A few main reasons you might have lower iron levels:

  • You're not eating enough iron-rich foods like eggs, meat, and leafy greens. 
  • You have a hard time absorbing iron even if your diet has plenty of it. 
  • Your body has a bigger demand for iron because you're menstruating, pregnant, an athlete, or a frequent blood donor. 
  • Those with gut conditions, such as SIBO, IBD and Coeliac disease. 

How do you know if you have iron deficiency?

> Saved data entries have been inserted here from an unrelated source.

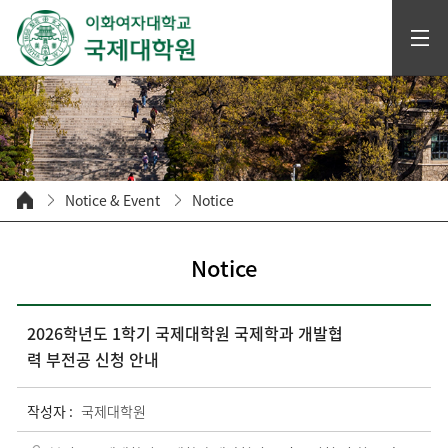
Notice & Event
Notice
Notice
2026학년도 1학기 국제대학원 국제학과 개발협
력 부전공 신청 안내
작성자 :
국제대학원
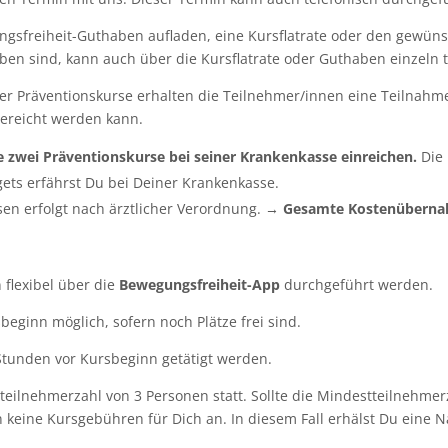
gsfreiheit-Guthaben aufladen, eine Kursflatrate oder den gewüns
eben sind, kann auch über die Kursflatrate oder Guthaben einzel
r Präventionskurse erhalten die Teilnehmer/innen eine Teilnahm
gereicht werden kann.
te zwei Präventionskurse bei seiner Krankenkasse einreichen.
Die 
gets erfährst Du bei Deiner Krankenkasse.
en erfolgt nach ärztlicher Verordnung. →
Gesamte
Kostenüberna
flexibel über die
Bewegungsfreiheit-App
durchgeführt werden.
beginn möglich, sofern noch Plätze frei sind.
Stunden vor Kursbeginn getätigt werden.
teilnehmerzahl von 3 Personen
statt. Sollte die Mindestteilnehme
len keine Kursgebühren für Dich an. In diesem Fall erhälst Du eine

Some common signs of iron deficiency are; 

  • Unusual tiredness

  • Paleness

  • Shortness of breath

  • Headaches / dizziness

  • Heart palpitations / racing heart

  • Dry and or damaged hair, nails or skin

  • Restless legs 

How to start bumping up your iron levels:

Your body can’t produce iron on its own, so you need to make sure you're getting enough from your daily diet, or through supplementation. Keep in mind that animal sources of food, including meat and seafood, contain a type of iron that's more easily absorbable (known as heme iron), while the type found in plants like beans, nuts, vegetables, and fortified grains, is less bioavailable (non-heme iron). Plant-based iron sources of food need extra help getting absorbed, and eating vitamin-C-rich foods along with it is one way.  In Australia, the Recommended Daily Intake (RDI) of iron are as follows:
  • Male: 8mg/day

  • Female (menstruating): 18mg/day

  • Vegans and vegetarians: requirements are 1.8% greater due to a lack of haem iron within the diet.

Pathology tests like a ferritin test—which measures a blood protein that contains iron—can confirm if your body's iron stores are low.

Whilst it's super important with iron deficiency to optimise gut health, the following foods are high in iron; 

 

Food

Serving size

Iron content

Chicken liver

100g

11mg

Beef

100g

3.5mg

Kangaroo

100g

3.2mg

Lamb

100g

2.5mg

Kidney beans

1 cup

3.1mg

Lentils

1 cup

3.0mg

Tofu

100g

2.96mg

Chickpeas

1 cup

2.7mg

Raw spinach

1 cup

1.5mg

Rolled oats

1 cup

1.1mg

Broccoli

1 cup

0.86mg

 

How can I improve my iron intake?

Certain foods and drinks affect how much iron your body absorbs. Some foods can help our bodies absorb iron, while others can inhibit it.

To ensure your iron is being absorbed we recommend that you:

  • eat foods high in vitamin C with foods that contain iron

  • cook your plant foods to improve the amount of available iron

  • avoid having tea, coffee or calcium during or directly after having a source of iron

  • speak to your doctor about any possible dietary interactions with your medications or herbal supplements that could impair iron absorption.

Ensure that you only take iron supplements under the advice of a health care practitioner, as too much iron can also be harmful.

If you are pregnant, breastfeeding, or taking medications, consult with your health care provider before starting a supplement routine. It is always optimal to consult with a health care provider when considering what supplements are right for you.